60 k for a software deve. role ( but i have 8 yrs exp.) . i m considering this role since i had worked on similar project before. and i dont live in australia. so this company has to sponsor visa for me.

, i dont if i can ask for any other perks , , please inform me , what are typical perks which companies offer in australia ?

regards


----------



## Dexter (May 5, 2010)

$60k in Melbourne with 8 years experience doesn't sound like much to me. I don't think this will give you decent life unless your wife goes to work too and makes at least $25k (possible on part time jobs without a problem). You will survive on $60k but rent will take most of it (2 bedroom unit in Melbourne would be at least $350 per week unless you go to the far suburbs).


----------



## Boboa (Mar 24, 2009)

$60k is more than enough in my opinion for a single person.
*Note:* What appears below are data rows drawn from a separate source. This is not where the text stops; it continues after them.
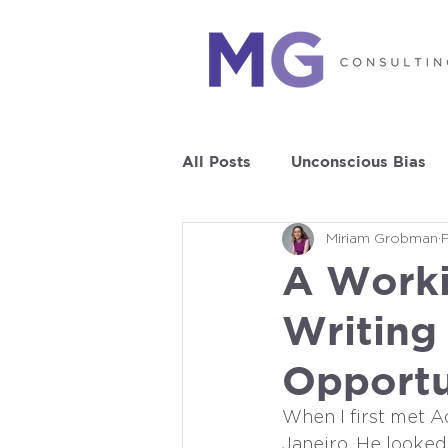
All Posts
Unconscious Bias
Miriam Grobman
Leadership Development
A Worki
Writing
Opportu
When I first met A
Janeiro. He looked 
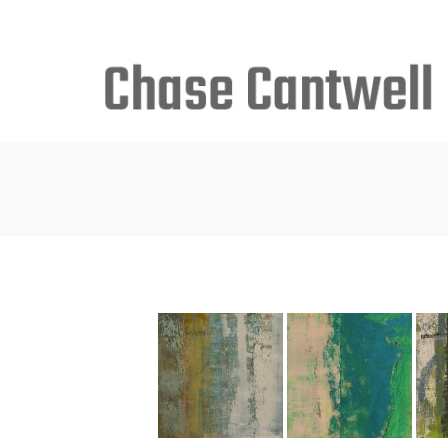
Search
for:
Plus if your partner gets a job that should help. 
Main point you are getting experience in Australian market which is a HUGE advantage for a newcomer and usually the hardest step in getting a good role.


----------



## Benjamin (Dec 22, 2011)

In my opinion, $60k is not much for a person whom have 8 years experience and his wife have to taking care of their child at home. $60k is whole income for a family，the rent will take much of them and living in the Melbourne is also not cheap, Maybe the life will be a little in a soup at all


----------



## MaddyOZ (Jan 4, 2012)

It will be tough for a family of 3. You can survive with little less than a comfortable lifestyle. You may consider negotiating for LAFHA if you are in 457. If PR, then not much to ask for except a negotiation in the salary package itself.


----------



## Offshore Migration (Dec 6, 2011)

60K is above the average salary but lower then the industry standard. It is hard to compare apples with oranges without knowing in more details the skills. qualifications and experience. besides the original post is over a year old.

The sponsoring company should consult a Migration Agent who can advise them as to the sponsorship requirements and expected salary package, expenses and obligations. If they have an employee in mind a Migration Agent can also assist in assessing if the applicant will meet Visa requirements and conditions. Its not as straight forward as some think.

Depending in the visa held, if the relationship between sponsor and employee does not work out, additional issues come into play that both parties need to consider. The Sponsor will also have to demonstrate that they can not find a person with the suitable skills and training here in Australia before they are able to apply to sponsor OS migration.

Disclaimer;
As each case if different this advise which is given freely in the interest of open general discussion, should not be relied on solely when considering immigration requirements. Those seeking to migrate to Australia to seek clarification and additional advice pertaining to their specific situation. or considered as being any form of contract or engagement of services.

More information contact a Migration Agent (Look on the MARA website or contact the MIA) or the department of Immigration. Department of Immigration & Citizenship

Always use a Registered Migration Agent who is bound by a professional code of ethics and legislative oversight.


----------



## chicken999 (May 2, 2013)

Read above posts. Is not enough for family


----------